The central research question anchored in this program of study is, will the intervention, the year-long elective course called VisionCoders, improve students’ computational thinking, computer identity, and math achievement? We will collect and analyze STAAR math scores for students’ seventh and eighth-grade years, scores from the Computational Thinking Test (CTt), and students’ self-efficacy and STEM interest surveys. These will be collected from both VisionCoders and a sample of matched comparison students to compare changes in the outcomes.

This fall, we will expand the program to 12 schools, serving almost 600 eighth-grade students in at-risk situations from school districts where fewer than 1% of students take a computer science class.

The program targets high-need students with limited computer science opportunities. And it is inspired by the needs of prekindergarten through first grade students identified amidst the COVID-19 crisis. As young students struggled to navigate and adapt to online learning, the pandemic forced schools and communities to rethink early childhood online educational resources and remote learning pedagogical practices.

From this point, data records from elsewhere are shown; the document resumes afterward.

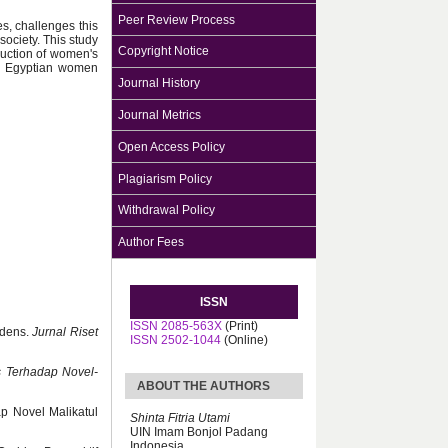
Peer Review Process
ies, challenges this
ociety. This study
Copyright Notice
ruction of women's
ern Egyptian women
Journal History
Journal Metrics
Open Access Policy
Plagiarism Policy
Withdrawal Policy
Author Fees
ISSN
ISSN 2085-563X
(Print)
ddens.
Jurnal Riset
ISSN 2502-1044
(Online)
s Terhadap Novel-
ABOUT THE AUTHORS
ap Novel Malikatul
Shinta Fitria Utami
UIN Imam Bonjol Padang
Indonesia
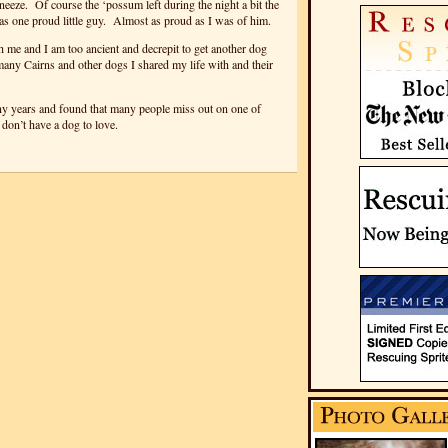
eze. Of course the ‘possum left during the night a bit the
 one proud little guy. Almost as proud as I was of him.
me and I am too ancient and decrepit to get another dog
many Cairns and other dogs I shared my life with and their
ny years and found that many people miss out on one of
y don’t have a dog to love.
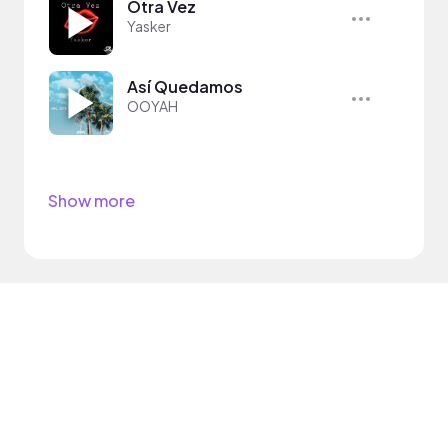
Otra Vez
Yasker
Así Quedamos
OOYAH
Show more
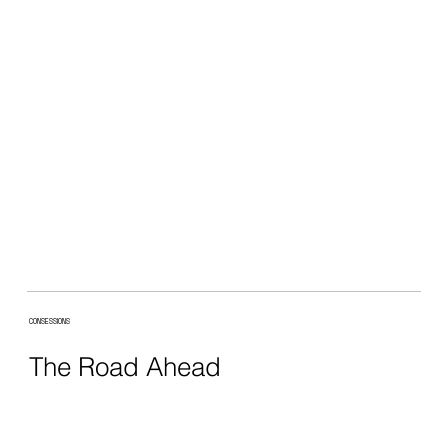
CONSESSIONS
The Road Ahead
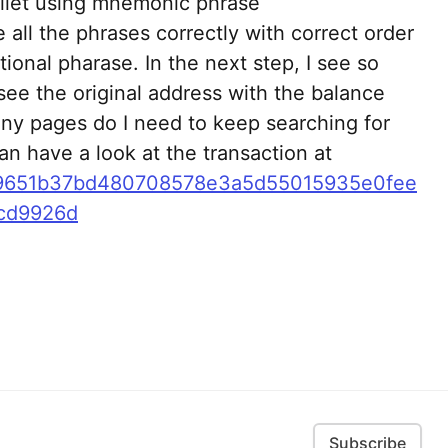
allet using mnemonic phrase
e all the phrases correctly with correct order
tional pharase. In the next step, I see so
see the original address with the balance
ny pages do I need to keep searching for
an have a look at the transaction at
0x9651b37bd480708578e3a5d55015935e0fee
cd9926d
Subscribe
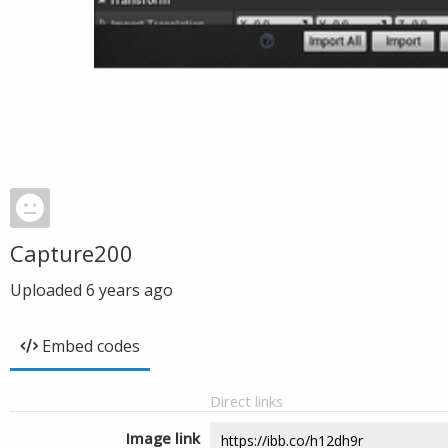
Capture200
Uploaded
6 years ago
Embed codes
Direct links
Image link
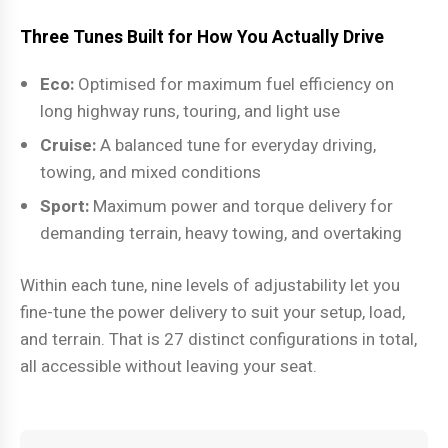
Three Tunes Built for How You Actually Drive
Eco:
Optimised for maximum fuel efficiency on
long highway runs, touring, and light use
Cruise:
A balanced tune for everyday driving,
towing, and mixed conditions
Sport:
Maximum power and torque delivery for
demanding terrain, heavy towing, and overtaking
Within each tune, nine levels of adjustability let you
fine-tune the power delivery to suit your setup, load,
and terrain. That is 27 distinct configurations in total,
all accessible without leaving your seat.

VisionCoders enables students to contribute solutions – a vision in the face of unprecedented challenges – while learning valuable computer science skills and identities. Through this program, eighth-grade students learn coding skills by programming math and reading games for their elementary school buddies. This cross-age mentorship approach enables us to impact hundreds of elementary students who get to know their mentors throughout each buddy visit and to learn from them.

The VisionCoders program centers and values a social-emotional learning approach and challenges exclusionary disciplinary practices. The Office for Civil Rights reports that more than half of students who are suspended from or arrested in school are students of color (CDRC, 2024). In-grade retention (repeating a grade level) is much higher for students of color.

More than ever we need student programs like VisionCoders that increase belonging in STEM, restore school connectedness, and reinforce a positive campus culture. VisionCoders positions students who are seen as “at risk” of dropping out of school and positions them as school leaders and mentors in their school communities.

How VisionCoders Makes Students Feel Safe and Supported

Paula Johnson, Ph.D., and José Velazquez, Ph.D., explained: “The human connection within a community of learners is key to creating safe learning spaces. A positive school culture hinges upon meaningful relationships grounded on trust, mutual respect and deep regard for human dignity. Social-emotional learning plays a key role in this process” (2019).

Each summer, we hold our VisionCoders Summer Institute, which is a three-week professional development experience. The incoming school year’s cohort of teachers receives a stipend to join our professional learning community and learn how to create safe learning spaces while leaning into asset-based practices that value all students. This helps to build teacher capacity to ensure the VisionCoders classroom is a safe space for students where each feels supported by their teacher.

During the school year, we leverage industry and community partnerships to bring in guest speakers who can offer their support, provide feedback on students’ coding projects, and champion VisionCoders’ success. One VisionCoders student asked a guest speaker – a female computer science graduate student – “How can I do this for the rest of my life?” The student was truly inspired about her future and was seeking advice.

Valued and Known

When IDRA staff asked VisionCoders students during a small group discussion, “What was your favorite part of the VisionCoders program?” Simultaneously, the students responded, “Our buddies!” This brought joy instantly to the room, with their faces lit up. One student, who previously missed school often, shared that she felt excited to come to school when she had a buddy visit planned that day.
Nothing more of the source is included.